═══ Source records ═══
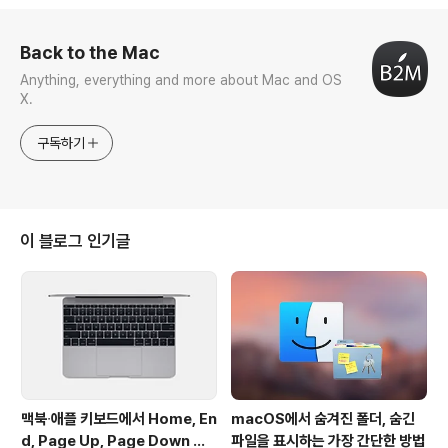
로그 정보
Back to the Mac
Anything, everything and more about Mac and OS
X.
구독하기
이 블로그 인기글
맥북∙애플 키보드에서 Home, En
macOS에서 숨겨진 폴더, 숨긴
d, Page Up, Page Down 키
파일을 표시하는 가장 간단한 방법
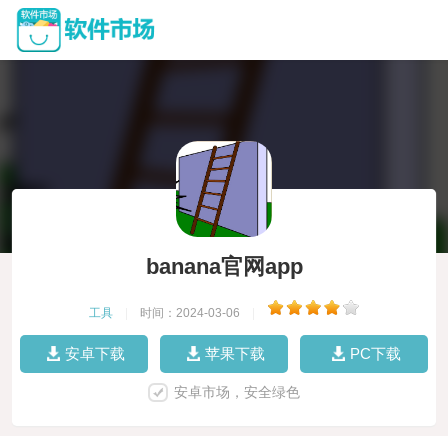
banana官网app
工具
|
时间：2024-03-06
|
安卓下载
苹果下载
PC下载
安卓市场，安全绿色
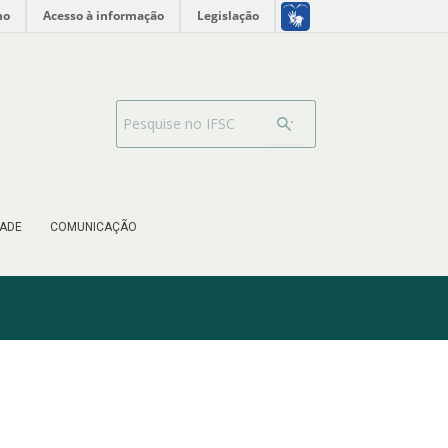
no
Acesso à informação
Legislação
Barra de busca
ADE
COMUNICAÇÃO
═══
═══ Source records ═══
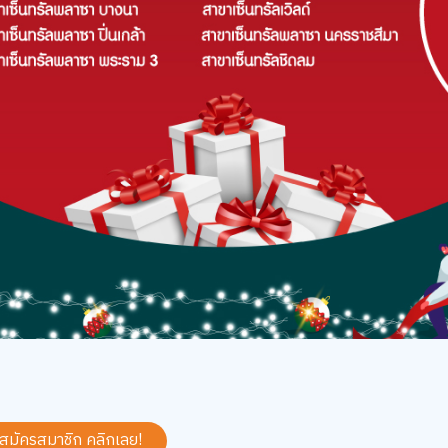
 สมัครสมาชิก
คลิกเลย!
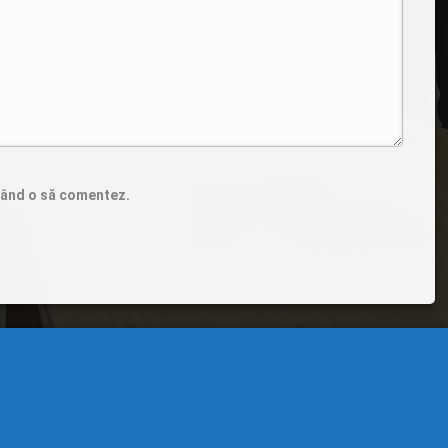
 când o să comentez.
═══
═══ Source records ═══
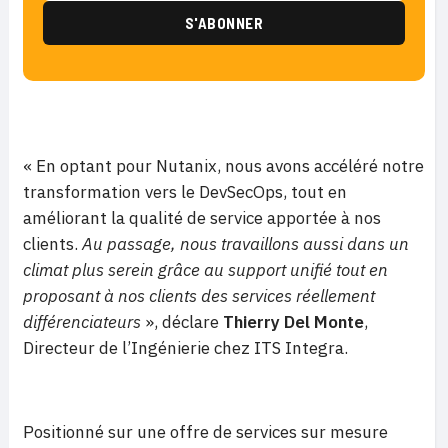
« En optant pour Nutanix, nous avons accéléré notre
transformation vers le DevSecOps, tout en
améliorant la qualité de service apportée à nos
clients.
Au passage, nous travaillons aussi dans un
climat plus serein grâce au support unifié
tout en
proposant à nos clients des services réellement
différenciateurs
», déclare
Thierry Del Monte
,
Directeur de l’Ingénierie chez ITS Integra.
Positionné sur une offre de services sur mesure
═══
**What to produce**
Which lines of the entries contain "services"? Count them and write only the number.

**Exercise response**
2